Geir Lode, Leiter für globale Aktien, Federated Hermes Limited:

Foto-Rabe / Pixabay

„Die Märkte waren in dieser Woche volatil, da die Sorgen um eine mögliche Rezession und Inflation weiterhin die Nachrichten beherrschen. Die Vorgehensweise der US-Notenbank zur Bewältigung dieser Probleme wird mit Argusaugen beobachtet, und die Anleger fragen sich, wie stark sie das Gaspedal durchtreten werden, um einen Abschwung zu vermeiden. Die zweijährigen Renditen erreichten Höchststände wie seit über zehn Jahren nicht mehr, während die zehnjährigen Renditen stagnierten und die Märkte zum ersten Mal seit vier Jahrzehnten einen Abschlag von einem vollen Prozentpunkt verzeichneten.

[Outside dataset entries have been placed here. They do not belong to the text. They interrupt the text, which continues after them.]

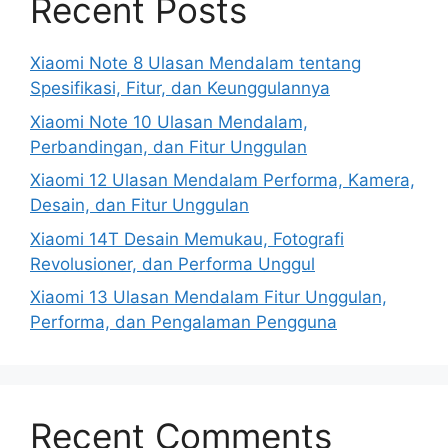
Recent Posts
Xiaomi Note 8 Ulasan Mendalam tentang
Spesifikasi, Fitur, dan Keunggulannya
Xiaomi Note 10 Ulasan Mendalam,
Perbandingan, dan Fitur Unggulan
Xiaomi 12 Ulasan Mendalam Performa, Kamera,
Desain, dan Fitur Unggulan
Xiaomi 14T Desain Memukau, Fotografi
Revolusioner, dan Performa Unggul
Xiaomi 13 Ulasan Mendalam Fitur Unggulan,
Performa, dan Pengalaman Pengguna
Recent Comments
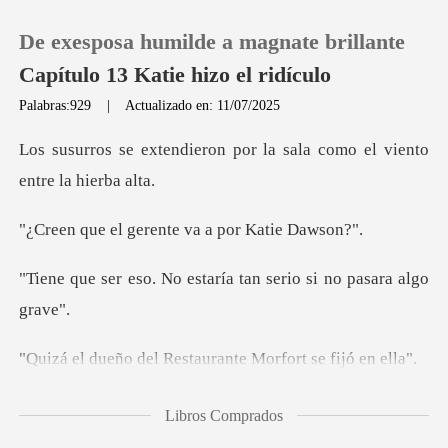
De exesposa humilde a magnate brillante
Capítulo 13 Katie hizo el ridículo
Palabras:929
|
Actualizado en: 11/07/2025
0
on por la sala como el vi
Recargar
erente va a por
Historia
estaría tan serio si
Salir
Restaurante Morfor
Instalar APP
acaban de encontrar una
Libros Comprados
mina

Es ist klar, dass die Entscheidungen der US-Notenbank in naher Zukunft erhebliche Auswirkungen auf die Märkte haben werden, allerdings waren ihre Angaben im Detail begrenzt. Der Fed-Vorsitzende Jerome Powell erklärte kürzlich, dass noch keine festen Zinsentscheidungen getroffen worden seien, und nannte die nach wie vor hohen Arbeitslosenzahlen und die Inflationsdaten als Hauptfaktoren für politische Entscheidungen. Diese Indikatoren werden ausschlaggebend dafür sein, ob die Fed ihre goldene Inflationszahl von zwei Prozent aufrechterhalten kann.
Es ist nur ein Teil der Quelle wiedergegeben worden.